Repeat the span of the entries below that starts at the line with "памяти павших воинов интернационалистов и" and ends at the line with "соперничавшая династия - Виттельсбахи, одному", nothing more. Skip the pictures.
── EXERCISE INPUT
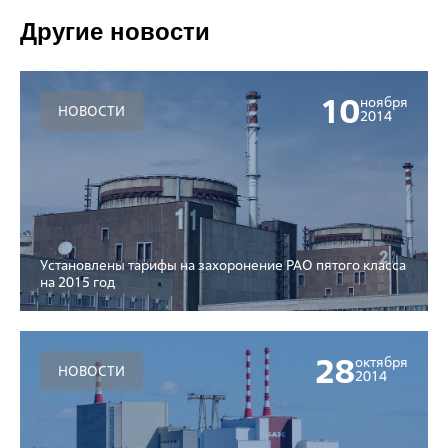
Другие новости
10
ноября
НОВОСТИ
2014
Установлены тарифы на захоронение РАО пятого класса
на 2015 год
28
октября
НОВОСТИ
2014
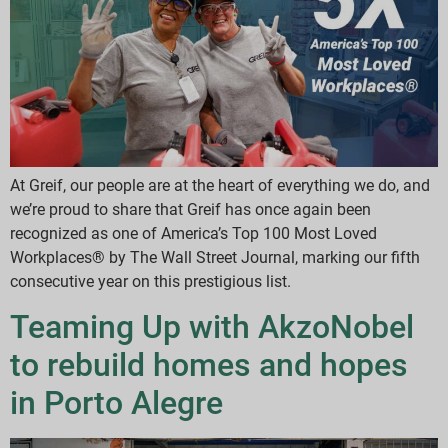
At Greif, our people are at the heart of everything we do, and
we’re proud to share that Greif has once again been
recognized as one of America’s Top 100 Most Loved
Workplaces® by The Wall Street Journal, marking our fifth
consecutive year on this prestigious list.
Teaming Up with AkzoNobel
to rebuild homes and hopes
in Porto Alegre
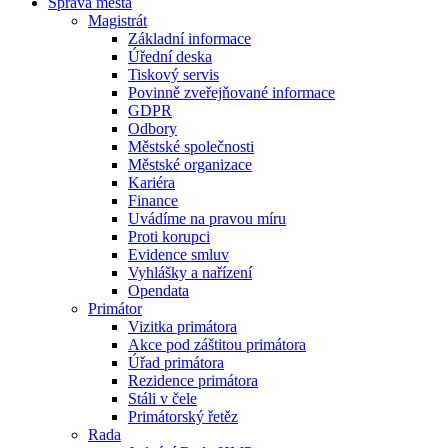
Správa města
Magistrát
Základní informace
Úřední deska
Tiskový servis
Povinně zveřejňované informace
GDPR
Odbory
Městské společnosti
Městské organizace
Kariéra
Finance
Uvádíme na pravou míru
Proti korupci
Evidence smluv
Vyhlášky a nařízení
Opendata
Primátor
Vizitka primátora
Akce pod záštitou primátora
Úřad primátora
Rezidence primátora
Stáli v čele
Primátorský řetěz
Rada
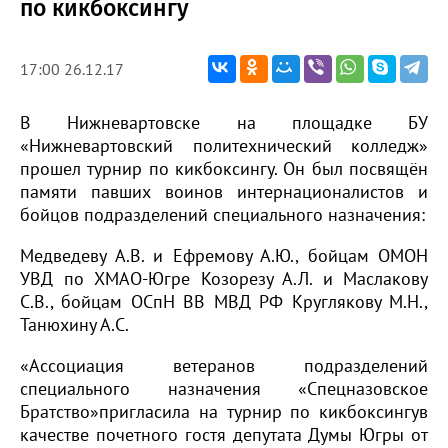
по кикбоксингу
17:00 26.12.17
В Нижневартовске на площадке БУ
«Нижневартовский политехнический колледж»
прошел турнир по кикбоксингу. Он был посвящён
памяти павших воинов интернационалистов и
бойцов подразделений специального назначения:
Медведеву А.В. и Ефремову А.Ю., бойцам ОМОН
УВД по ХМАО-Югре Козорезу А.Л. и Маслакову
С.В., бойцам ОСпН ВВ МВД РФ Круглякову М.Н.,
Танюхину А.С.
«Ассоциация ветеранов подразделений
специального назначения «Спецназовское
Братство»пригласила на турнир по кикбоксингув
качестве почетного гостя депутата Думы Югры от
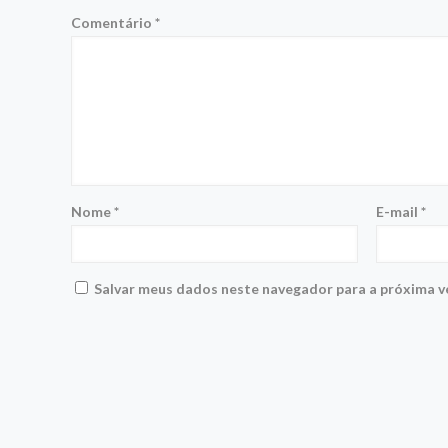
Comentário
*
Nome
*
E-mail
*
Salvar meus dados neste navegador para a próxima v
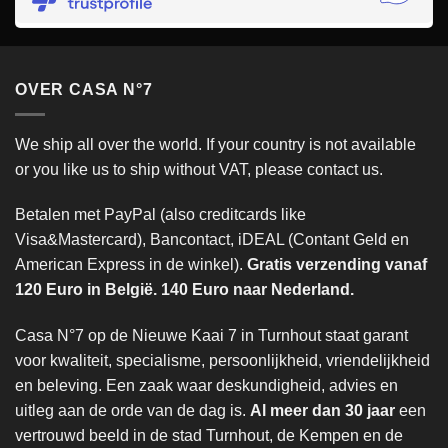
OVER CASA N°7
We ship all over the world. If your country is not available
or you like us to ship without VAT, please contact us.
Betalen met PayPal (also creditcards like
Visa&Mastercard), Bancontact, iDEAL (Contant Geld en
American Express in de winkel).
Gratis verzending vanaf
120 Euro in België. 140 Euro naar Nederland.
Casa N°7 op de Nieuwe Kaai 7 in Turnhout staat garant
voor kwaliteit, specialisme, persoonlijkheid, vriendelijkheid
en beleving. Een zaak waar deskundigheid, advies en
uitleg aan de orde van de dag is.
Al meer dan 30 jaar
een
vertrouwd beeld in de stad Turnhout, de Kempen en de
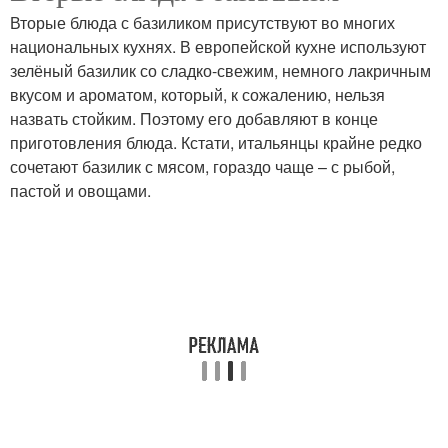
Вторые блюда с базиликом присутствуют во многих
национальных кухнях. В европейской кухне используют
зелёный базилик со сладко-свежим, немного лакричным
вкусом и ароматом, который, к сожалению, нельзя
назвать стойким. Поэтому его добавляют в конце
приготовления блюда. Кстати, итальянцы крайне редко
сочетают базилик с мясом, гораздо чаще – с рыбой,
пастой и овощами.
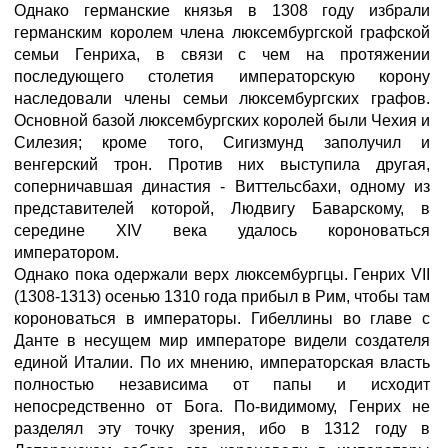
Однако германские князья в 1308 году избрали
германским королем члена люксембургской графской
семьи Генриха, в связи с чем на протяжении
последующего столетия императорскую корону
наследовали члены семьи люксембургских графов.
Основной базой люксембургских королей были Чехия и
Силезия; кроме того, Сигизмунд заполучил и
венгерский трон. Против них выступила другая,
соперничавшая династия - Виттельсбахи, одному из
представителей которой, Людвигу Баварскому, в
середине XIV века удалось короноваться
императором.
Однако пока одержали верх люксембургцы. Генрих VII
(1308-1313) осенью 1310 года прибыл в Рим, чтобы там
короноваться в императоры. Гибеллины во главе с
Данте в несущем мир императоре видели создателя
единой Италии. По их мнению, императорская власть
полностью независима от папы и исходит
непосредственно от Бога. По-видимому, Генрих не
разделял эту точку зрения, ибо в 1312 году в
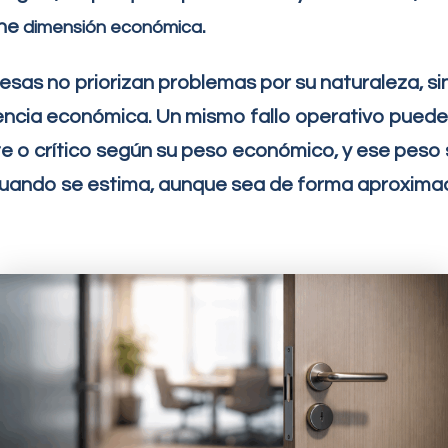
ene
.
dimensión económica
sas no priorizan problemas por su naturaleza, si
ncia económica. Un mismo fallo operativo puede
te o crítico según su peso económico, y ese peso 
uando se estima, aunque sea de forma aproxima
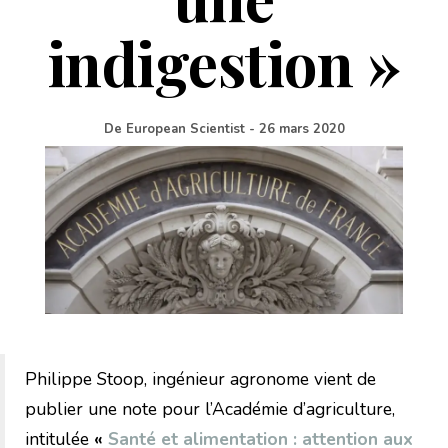
indigestion »
De
European Scientist
-
26 mars 2020
Philippe Stoop, ingénieur agronome vient de
publier une note pour l’Académie d’agriculture,
intitulée
«
Santé et alimentation : attention aux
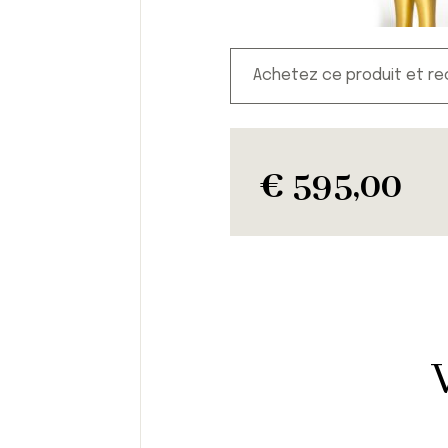
Achetez ce produit et r
€
595,00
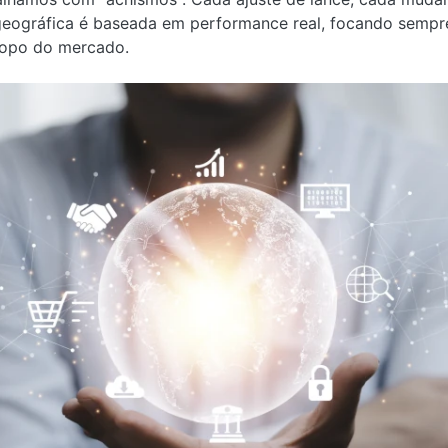
ográfica é baseada em performance real, focando sempre
topo do mercado.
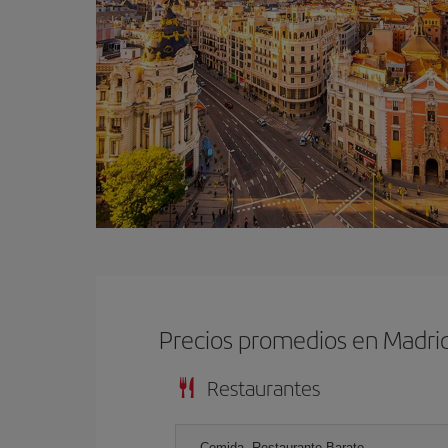
Precios promedios en Madri
Restaurantes
Comida, Restaurante Barato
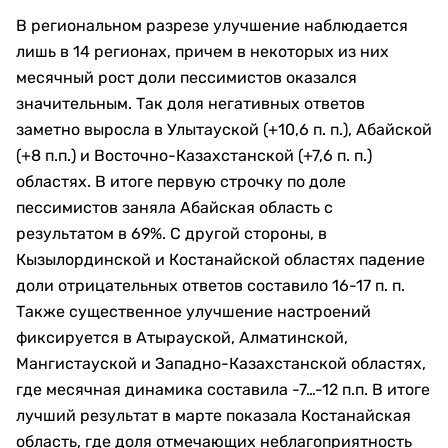
В региональном разрезе улучшение наблюдается
лишь в 14 регионах, причем в некоторых из них
месячный рост доли пессимистов оказался
значительным. Так доля негативных ответов
заметно выросла в Улытауской (+10,6 п. п.), Абайской
(+8 п.п.) и Восточно-Казахстанской (+7,6 п. п.)
областях. В итоге первую строчку по доле
пессимистов заняла Абайская область с
результатом в 69%. С другой стороны, в
Кызылординской и Костанайской областях падение
доли отрицательных ответов составило 16-17 п. п.
Также существенное улучшение настроений
фиксируется в Атырауской, Алматинской,
Мангистауской и Западно-Казахстанской областях,
где месячная динамика составила -7…-12 п.п. В итоге
лучший результат в марте показала Костанайская
область, где доля отмечающих неблагоприятность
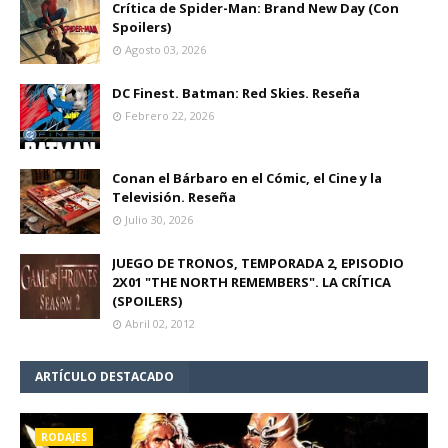
Crítica de Spider-Man: Brand New Day (Con
Spoilers)
Agosto 03, 2026
DC Finest. Batman: Red Skies. Reseña
Febrero 22, 2026
Conan el Bárbaro en el Cómic, el Cine y la
Televisión. Reseña
Julio 30, 2026
JUEGO DE TRONOS, TEMPORADA 2, EPISODIO
2X01 "THE NORTH REMEMBERS". LA CRÍTICA
(SPOILERS)
Abril 02, 2012
ARTÍCULO DESTACADO
RODAJES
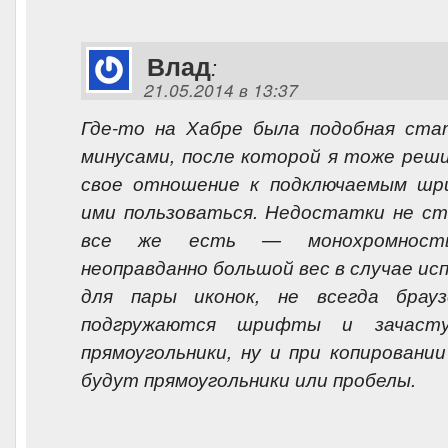
Влад
:
21.05.2014 в 13:37
Где-то на Хабре была подобная ста
минусами, после которой я тоже реш
свое отношение к подключаемым ш
ими пользоваться. Недостатки не ст
все же есть — монохромность,
неоправданно большой вес в случае ис
для пары иконок, не всегда брау
подгружаются шрифты и зачаст
прямоугольники, ну и при копирован
будут прямоугольники или пробелы.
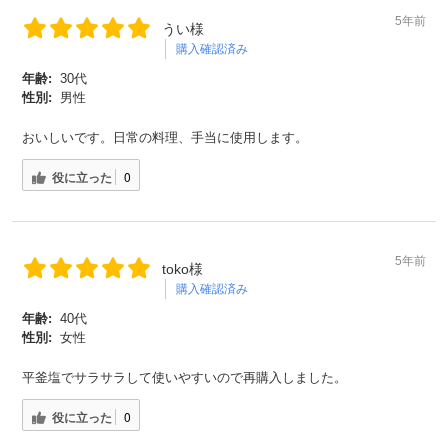
5年前
うい様
購入確認済み
年齢:
30代
性別:
男性
おいしいです。日常の料理、手当に使用します。
役に立った
0
5年前
toko様
会員登録ありがとうございます！
購入確認済み
＼ ご登録の感謝を込めて ／
年齢:
40代
新規会員様限定
特典クーポン
性別:
女性
新規会員様限定
平釜塩でサラサラして使いやすいので再購入しました。
300
今すぐ使える
円OFFクーポン
を
300
役に立った
0
ご用意しました🎁
円OFF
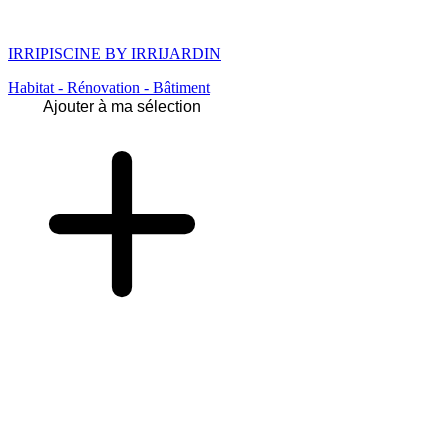
IRRIPISCINE BY IRRIJARDIN
Habitat - Rénovation - Bâtiment
Ajouter à ma sélection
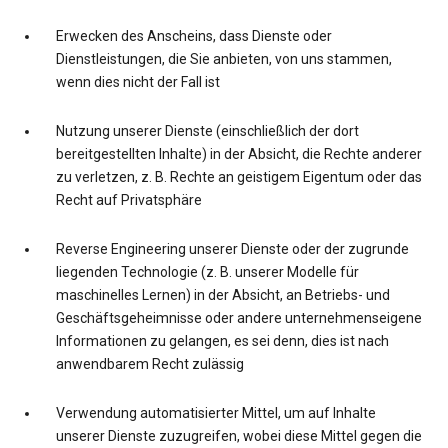
Erwecken des Anscheins, dass Dienste oder
Dienstleistungen, die Sie anbieten, von uns stammen,
wenn dies nicht der Fall ist
Nutzung unserer Dienste (einschließlich der dort
bereitgestellten Inhalte) in der Absicht, die Rechte anderer
zu verletzen, z. B. Rechte an geistigem Eigentum oder das
Recht auf Privatsphäre
Reverse Engineering unserer Dienste oder der zugrunde
liegenden Technologie (z. B. unserer Modelle für
maschinelles Lernen) in der Absicht, an Betriebs- und
Geschäftsgeheimnisse oder andere unternehmenseigene
Informationen zu gelangen, es sei denn, dies ist nach
anwendbarem Recht zulässig
Verwendung automatisierter Mittel, um auf Inhalte
unserer Dienste zuzugreifen, wobei diese Mittel gegen die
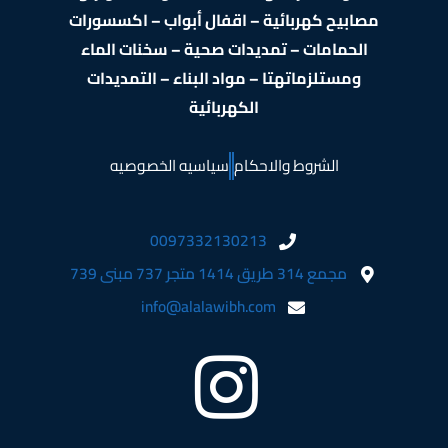
مصابيح كهربائية – اقفال أبواب – اكسسورات
الحمامات – تمديدات صحية – سخنات الماء
ومستلزماتهتا – مواد البناء – التمديدات
الكهربائية
الشروط والاحكام
سياسيه الخصوصيه
0097332130213
مجمع 314 طريق 1414 متجر 737 مبنى 739
info@alalawibh.com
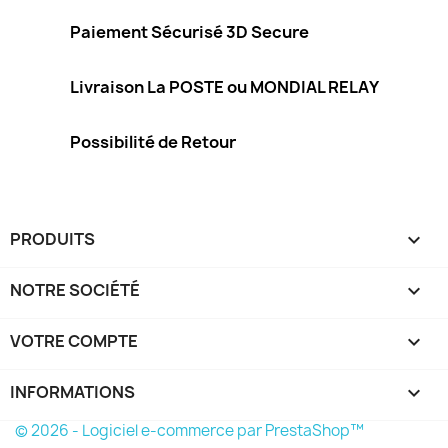
Paiement Sécurisé 3D Secure
Livraison La POSTE ou MONDIAL RELAY
Possibilité de Retour
PRODUITS

NOTRE SOCIÉTÉ

VOTRE COMPTE

INFORMATIONS
keyboard_arrow_down
© 2026 - Logiciel e-commerce par PrestaShop™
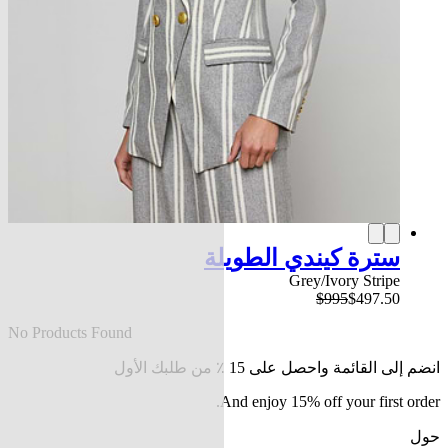
سترة كيندي الطويلة
Grey/Ivory Stripe
$995
$497.50
No Products Found
انضم إلى القائمة واحصل على 15 ٪ من طلبك الأول
And enjoy 15% off your first order.
حول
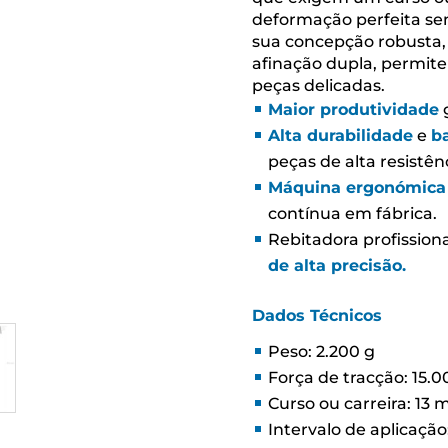
deformação perfeita sem
sua concepção robusta
afinação dupla, permit
peças delicadas.
Maior produtividade
Alta durabilidade
e
b
peças de alta resistên
Máquina ergonómica 
contínua em fábrica.
Rebitadora profissio
de alta precisão.
Dados Técnicos
Peso: 2.200 g
Força de tracção: 15.
Curso ou carreira: 13
Intervalo de aplicação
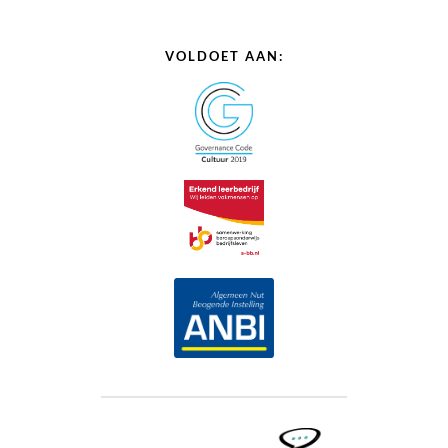
VOLDOET AAN:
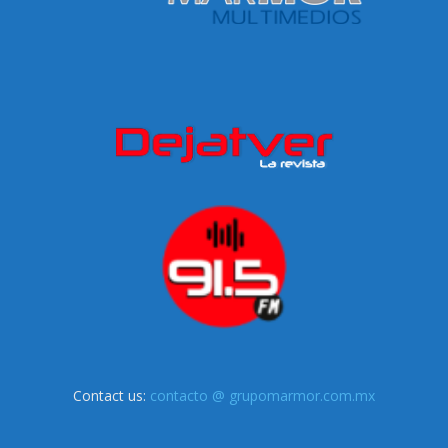
Contact us:
contacto @ grupomarmor.com.mx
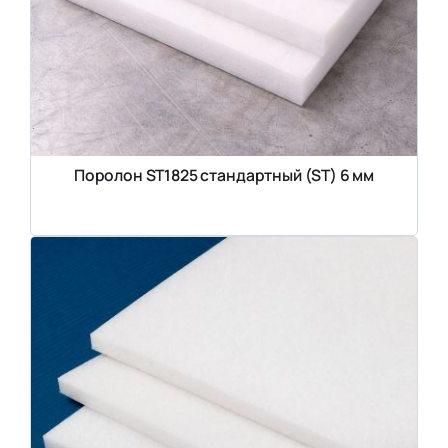
Поролон ST1825 стандартный (ST) 6 мм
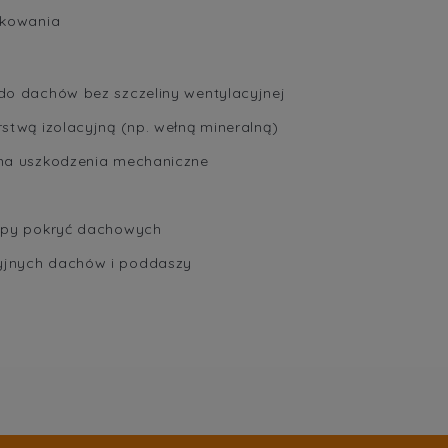
skowania
do dachów bez szczeliny wentylacyjnej
stwą izolacyjną (np. wełną mineralną)
na uszkodzenia mechaniczne
typy pokryć dachowych
yjnych dachów i poddaszy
────
OUTPUT OF THE EXERCISE:
памяти павших воинов интернационалистов и
бойцов подразделений специального назначения:
Медведеву А.В. и Ефремову А.Ю., бойцам ОМОН
УВД по ХМАО-Югре Козорезу А.Л. и Маслакову
С.В., бойцам ОСпН ВВ МВД РФ Круглякову М.Н.,
Танюхину А.С.
«Ассоциация ветеранов подразделений
специального назначения «Спецназовское
Братство»пригласила на турнир по кикбоксингув
качестве почетного гостя депутата Думы Югры от
Comentário
*
Nome
*
E-mail
*
Salvar meus dados neste navegador para a próxima v
OVER CASA N°7
We ship all over the world. If your country is not available
or you like us to ship without VAT, please contact us.
Betalen met PayPal (also creditcards like
Visa&Mastercard), Bancontact, iDEAL (Contant Geld en
American Express in de winkel).
Gratis verzending vanaf
120 Euro in België. 140 Euro naar Nederland.
Casa N°7 op de Nieuwe Kaai 7 in Turnhout staat garant
voor kwaliteit, specialisme, persoonlijkheid, vriendelijkheid
en beleving. Een zaak waar deskundigheid, advies en
uitleg aan de orde van de dag is.
Al meer dan 30 jaar
een
vertrouwd beeld in de stad Turnhout, de Kempen en de
Вторые блюда с базиликом присутствуют во многих
национальных кухнях. В европейской кухне используют
зелёный базилик со сладко-свежим, немного лакричным
вкусом и ароматом, который, к сожалению, нельзя
назвать стойким. Поэтому его добавляют в конце
приготовления блюда. Кстати, итальянцы крайне редко
сочетают базилик с мясом, гораздо чаще – с рыбой,
пастой и овощами.
Однако германские князья в 1308 году избрали
германским королем члена люксембургской графской
семьи Генриха, в связи с чем на протяжении
последующего столетия императорскую корону
наследовали члены семьи люксембургских графов.
Основной базой люксембургских королей были Чехия и
Силезия; кроме того, Сигизмунд заполучил и
венгерский трон. Против них выступила другая,
соперничавшая династия - Виттельсбахи, одному из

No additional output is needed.